• The relationship between investments in lean practices and operational performance: exploring the moderating effects of operational intellectual capital

      Onofrei, George; Fynes, Brian; Wiengarten, Frank; Humphreys, Paul; Prester, Jazna; University College Dublin (Emerald, 2019-05-03)
      Prior research has shown that operational intellectual capital (OIC) and investments in lean practices (ILP) lead to better operational performance. However, there has been no empirical studies on the synergetic effects between OIC components and ILP. More specifically, the question: can the efficacy of ILP be increased through OIC has not been studied.

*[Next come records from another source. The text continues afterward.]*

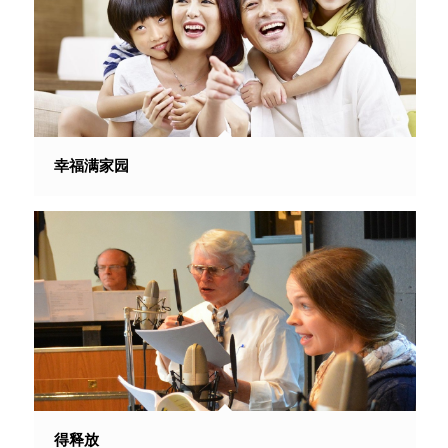
幸福满家园
得释放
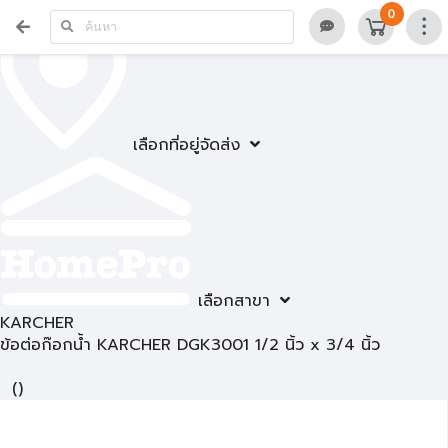
0
เลือกที่อยู่จัดส่ง
เลือกสาขา
KARCHER
ข้อต่อก๊อกน้ำ KARCHER DGK3001 1/2 นิ้ว x 3/4 นิ้ว
(
)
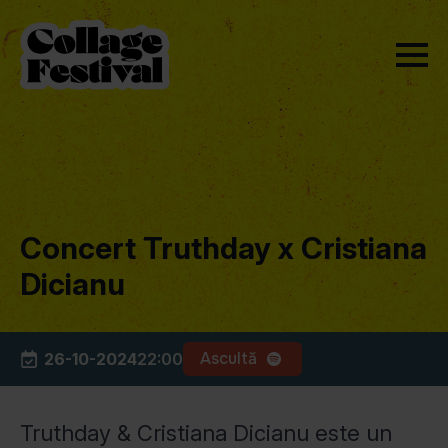
Concert Truthday x Cristiana
Dicianu
Ascultă
26-10-2024
22:00
Truthday & Cristiana Dicianu este un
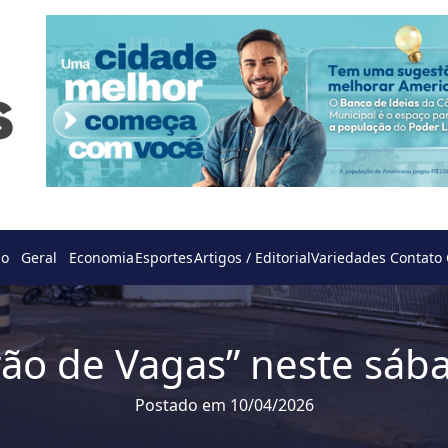
do
Geral
Economia
Esportes
Artigos / Editorial
Variedades
Contato
rão de Vagas” neste sáb
Postado em 10/04/2026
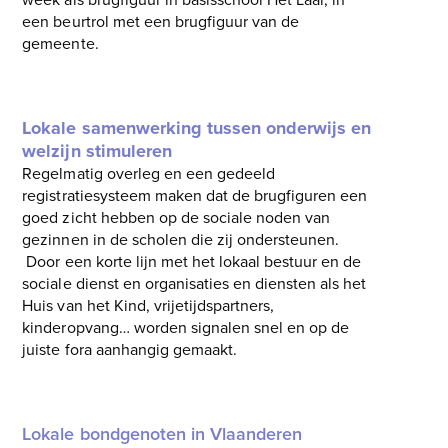
een beurtrol met een brugfiguur van de
gemeente.
Lokale samenwerking tussen onderwijs en
welzijn stimuleren
Regelmatig overleg en een gedeeld
registratiesysteem maken dat de brugfiguren een
goed zicht hebben op de sociale noden van
gezinnen in de scholen die zij ondersteunen.
Door een korte lijn met het lokaal bestuur en de
sociale dienst en organisaties en diensten als het
Huis van het Kind, vrijetijdspartners,
kinderopvang… worden signalen snel en op de
juiste fora aanhangig gemaakt.
Lokale bondgenoten in Vlaanderen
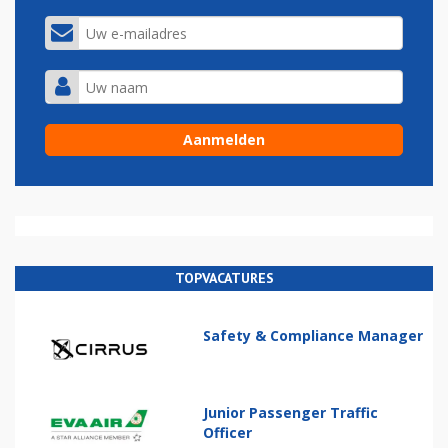
TOPVACATURES
Safety & Compliance Manager
Junior Passenger Traffic
Officer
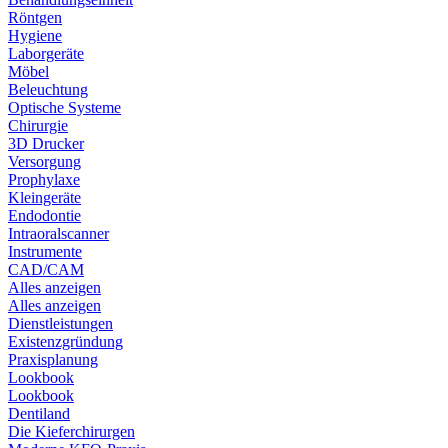
Röntgen
Hygiene
Laborgeräte
Möbel
Beleuchtung
Optische Systeme
Chirurgie
3D Drucker
Versorgung
Prophylaxe
Kleingeräte
Endodontie
Intraoralscanner
Instrumente
CAD/CAM
Alles anzeigen
Alles anzeigen
Dienstleistungen
Existenzgründung
Praxisplanung
Lookbook
Lookbook
Dentiland
Die Kieferchirurgen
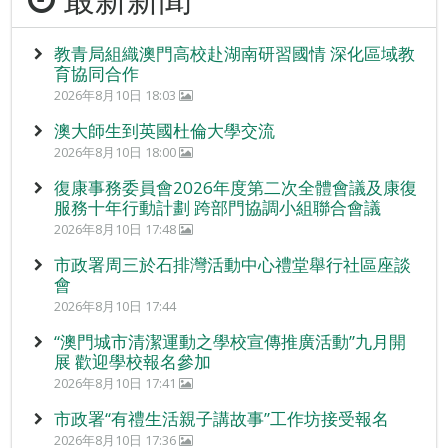
教青局組織澳門高校赴湖南研習國情 深化區域教
育協同合作
2026年8月10日 18:03
澳大師生到英國杜倫大學交流
2026年8月10日 18:00
復康事務委員會2026年度第二次全體會議及康復
服務十年行動計劃 跨部門協調小組聯合會議
2026年8月10日 17:48
市政署周三於石排灣活動中心禮堂舉行社區座談
會
2026年8月10日 17:44
“澳門城市清潔運動之學校宣傳推廣活動”九月開
展 歡迎學校報名參加
2026年8月10日 17:41
市政署“有禮生活親子講故事”工作坊接受報名
2026年8月10日 17:36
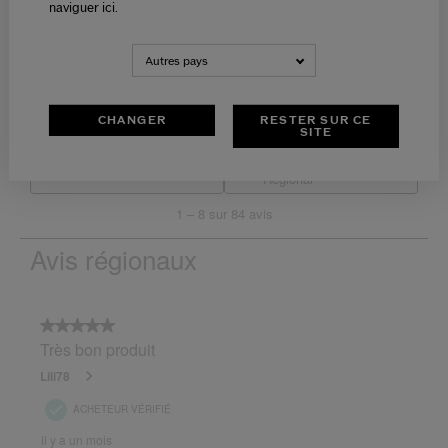
naviguer ici.
Autres pays
CHANGER
RESTER SUR CE
SITE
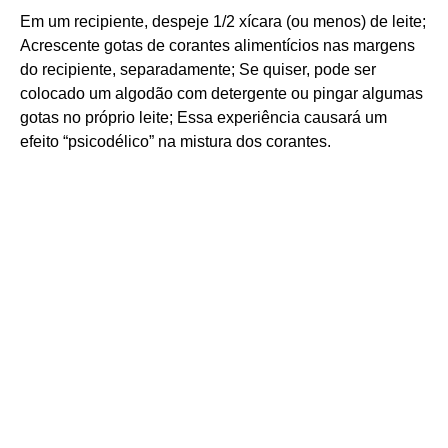
Em um recipiente, despeje 1/2 xícara (ou menos) de leite;
Acrescente gotas de corantes alimentícios nas margens
do recipiente, separadamente; Se quiser, pode ser
colocado um algodão com detergente ou pingar algumas
gotas no próprio leite; Essa experiência causará um
efeito “psicodélico” na mistura dos corantes.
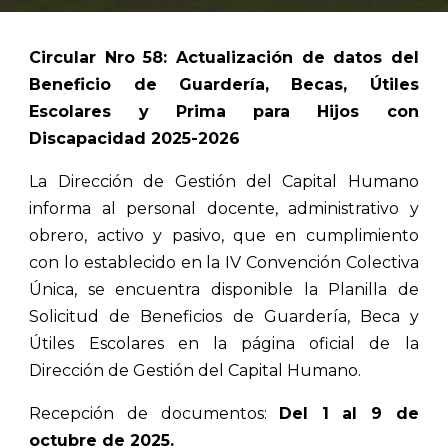
Circular Nro 58: Actualización de datos del
Beneficio de Guardería, Becas, Útiles
Escolares y Prima para Hijos con
Discapacidad 2025-2026
La Dirección de Gestión del Capital Humano
informa al personal docente, administrativo y
obrero, activo y pasivo, que en cumplimiento
con lo establecido en la IV Convención Colectiva
Única, se encuentra disponible la Planilla de
Solicitud de Beneficios de Guardería, Beca y
Útiles Escolares en la página oficial de la
Dirección de Gestión del Capital Humano.
Recepción de documentos:
Del 1 al 9 de
octubre de 2025.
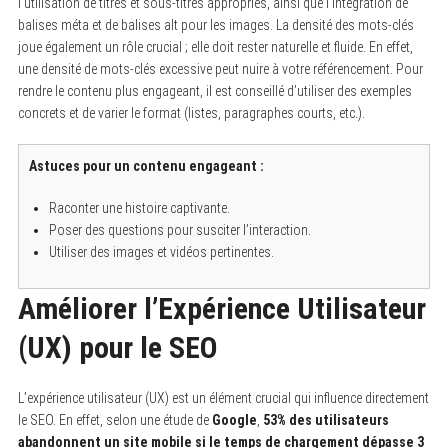
l’utilisation de titres et sous-titres appropriés, ainsi que l’intégration de
balises méta et de balises alt pour les images. La densité des mots-clés
joue également un rôle crucial ; elle doit rester naturelle et fluide. En effet,
une densité de mots-clés excessive peut nuire à votre référencement. Pour
rendre le contenu plus engageant, il est conseillé d’utiliser des exemples
concrets et de varier le format (listes, paragraphes courts, etc.).
Astuces pour un contenu engageant :
Raconter une histoire captivante.
Poser des questions pour susciter l’interaction.
Utiliser des images et vidéos pertinentes.
Améliorer l’Expérience Utilisateur
(UX) pour le SEO
L’expérience utilisateur (UX) est un élément crucial qui influence directement
le SEO. En effet, selon une étude de
Google
,
53% des utilisateurs
abandonnent un site mobile si le temps de chargement dépasse 3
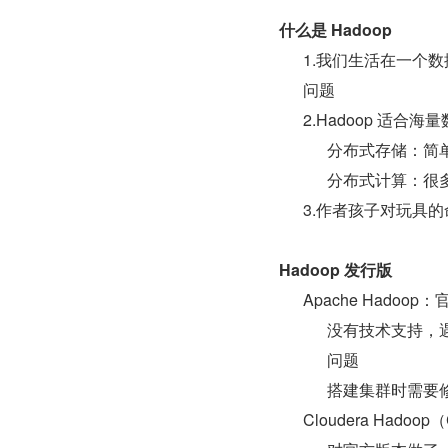
什么是 Hadoop
1.我们生活在一个
问题
2.Hadoop 适合海量
分布式存储：简
分布式计算：很
3.作者孩子对玩具的
Hadoop 发行版
Apache Hadoo
没有技术支持，
问题
搭建集群时需要
Cloudera Hado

Accordingly, the purpose of this study is to report the empirical results of potential synergetic effects between operational intellectual capital (OIC), as a knowledge-based resource, and ILP. The empirical data used for this study was drawn from the fifth round of the Global Manufacturing Research Group (GMRG) survey project (with data collected from 528 manufacturing plants). The hypotheses are empirically tested using three ordinary least square (OLS) models. Our findings highlight the importance of leveraging a system of complementary knowledge based resources (OIC dimensions) and addresses the need for the reformulation of lean theory in terms of the emergent knowledge-based view (KBV) of the firm. The results facilitate greater understanding of the complex relationship between ILP and operational performance. Building on the contribution of Menor et al. (2007), we argue that OIC represents a strategic knowledge based resource that is valuable, hard to imitate or substitute and when leveraged effectively, generates superior operational and competitive advantage.From a managerial standpoint, this study provides guidelines for managers on how to leverage OIC to enhance the efficacy of ILP. We argue that firms consider investing in OIC to increase the return from ILP, which in turn will enhance their operational performance and provide competitive advantage. Our findings provide strong evidence of the importance of human, social and structural capital to enhance the efficacy of ILP. This is the first research paper that extends the application of intellectual capital theory in lean literature, and argues that the operational intellectual capital contributes to the efficacy of ILP. The analysis facilitates greater understanding of the complex relationship between OIC dimensions, ILP and operational performance.